Data extracted from a collection
'''

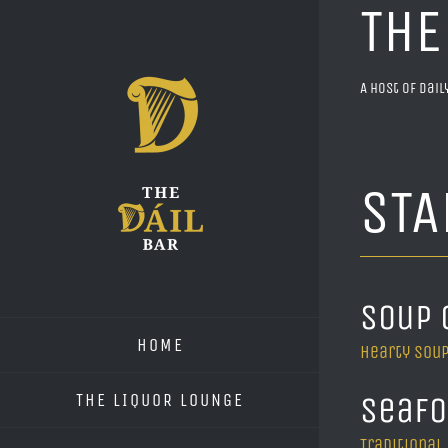
THE
Skip
to
content
A host of dai
STA
Soup 
HOME
Hearty soup
THE LIQUOR LOUNGE
Seafo
Traditional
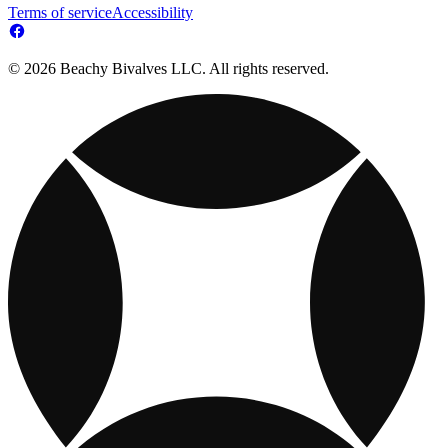
Terms of service
Accessibility
© 2026 Beachy Bivalves LLC. All rights reserved.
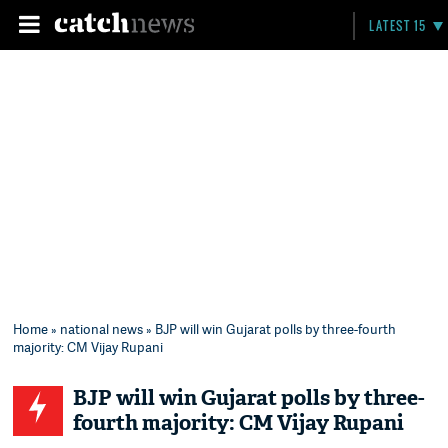
LATEST 15
Home
»
national news
» BJP will win Gujarat polls by three-fourth
majority: CM Vijay Rupani
BJP will win Gujarat polls by three-
fourth majority: CM Vijay Rupani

'''

● Exercise objective: Line count for the word "Rupani": tally the lines of the records above that hold it and give only that figure.

● Solved exercise: 2